In this simplest neuron we ignore the characteristics of many real neurons, for example, our neurons may not be linear, and the synthesis of other neurotransmitters may not be a simple weighted summation. Why, then? Because this will cause its change is not bounded, may be very large and may be very small, and our body can produce the current is basically a constant size, the potential difference is also in a range of changes. So people are looking for a lot of functions to model neurons.

2. Binary threshold Neurons

Z=b+∑ixiwiy={1,0,if z >= 0otherwise z = b + \sum _i x_iw_i \ y=\begin{cases} 1, & \text{if $z $ >= 0} \ 0 ; \text{otherwise} \end{cases}


Binary threshold neurons

3. Rectified Linear neurons

Z=b+∑ixiwiy={z,0,if z > 0otherwise z = b + \sum _i x_iw_i \ y=\begin{cases} z, & \text{if $z $ > 0} \ 0, & \text{otherwise} \end{cases}


Rectified Linear neurons

4. Sigmoid neurons

Z=b+∑ix

Contact Us

The content source of this page is from Internet, which doesn't represent Alibaba Cloud's opinion; products and services mentioned on that page don't have any relationship with Alibaba Cloud.
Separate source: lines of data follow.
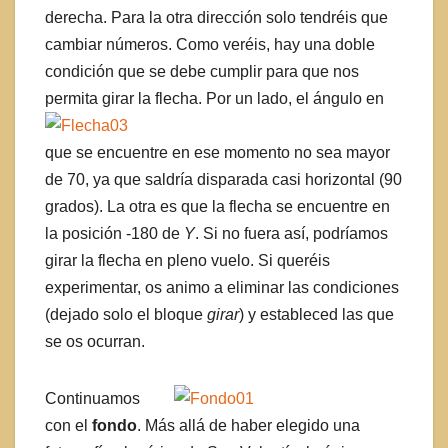
derecha. Para la otra dirección solo tendréis que
cambiar números. Como veréis, hay una doble
condición que se debe cumplir para que nos
permita girar la flecha.
Por un lado, el ángulo en
que se encuentre en ese momento no sea mayor
de 70, ya que saldría disparada casi horizontal (90
grados). La otra es que la flecha se encuentre en
la posición -180 de
Y
. Si no fuera así, podríamos
girar la flecha en pleno vuelo. Si queréis
experimentar, os animo a eliminar las condiciones
(dejado solo el bloque
girar
) y estableced las que
se os ocurran.
Continuamos
con el
fondo
. Más allá de haber elegido una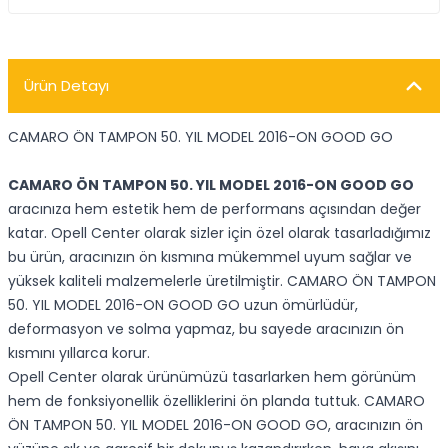
Ürün Detayı
CAMARO ÖN TAMPON 50. YIL MODEL 2016-ON GOOD GO
CAMARO ÖN TAMPON 50. YIL MODEL 2016-ON GOOD GO
aracınıza hem estetik hem de performans açısından değer
katar. Opell Center olarak sizler için özel olarak tasarladığımız
bu ürün, aracınızın ön kısmına mükemmel uyum sağlar ve
yüksek kaliteli malzemelerle üretilmiştir. CAMARO ÖN TAMPON
50. YIL MODEL 2016-ON GOOD GO uzun ömürlüdür,
deformasyon ve solma yapmaz, bu sayede aracınızın ön
kısmını yıllarca korur.
Opell Center olarak ürünümüzü tasarlarken hem görünüm
hem de fonksiyonellik özelliklerini ön planda tuttuk. CAMARO
ÖN TAMPON 50. YIL MODEL 2016-ON GOOD GO, aracınızın ön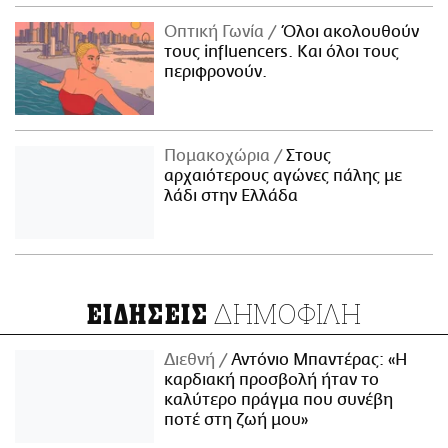
Οπτική Γωνία
Όλοι ακολουθούν
τους influencers. Και όλοι τους
περιφρονούν.
Πομακοχώρια
Στους
αρχαιότερους αγώνες πάλης με
λάδι στην Ελλάδα
ΔΗΜΟΦΙΛΗ
ΕΙΔΗΣΕΙΣ
Διεθνή
Αντόνιο Μπαντέρας: «Η
καρδιακή προσβολή ήταν το
καλύτερο πράγμα που συνέβη
ποτέ στη ζωή μου»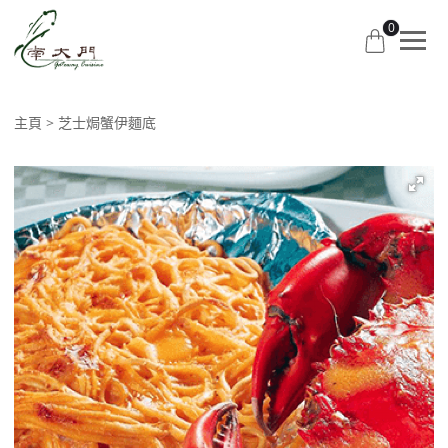
0
主頁
芝士焗蟹伊麵底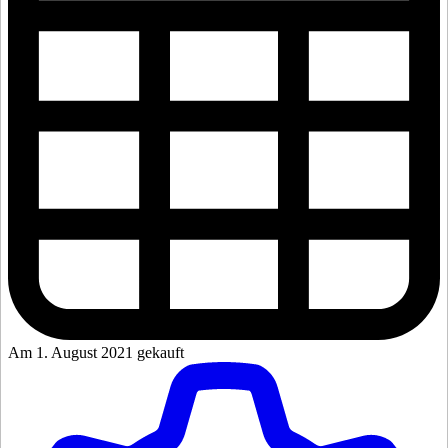
Am 1. August 2021 gekauft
If the content of the page makes you feel confusing, please write us an email, we will handle the problem within 5 days after receiving your email.

If you find any instances of plagiarism from the community, please send an email to: info-contact@alibabacloud.com and provide relevant evidence. A staff member will contact you within 5 working days.

A Free Trial That Lets You Build Big!

Start building with 50+ products and up to 12 months usage for Elastic Compute Service

  • Sales Support

    1 on 1 presale consultation

  • After-Sales Support

    24/7 Technical Support 6 Free Tickets per Quarter Faster Response

  • Alibaba Cloud offers highly flexible support services tailored to meet your exact needs.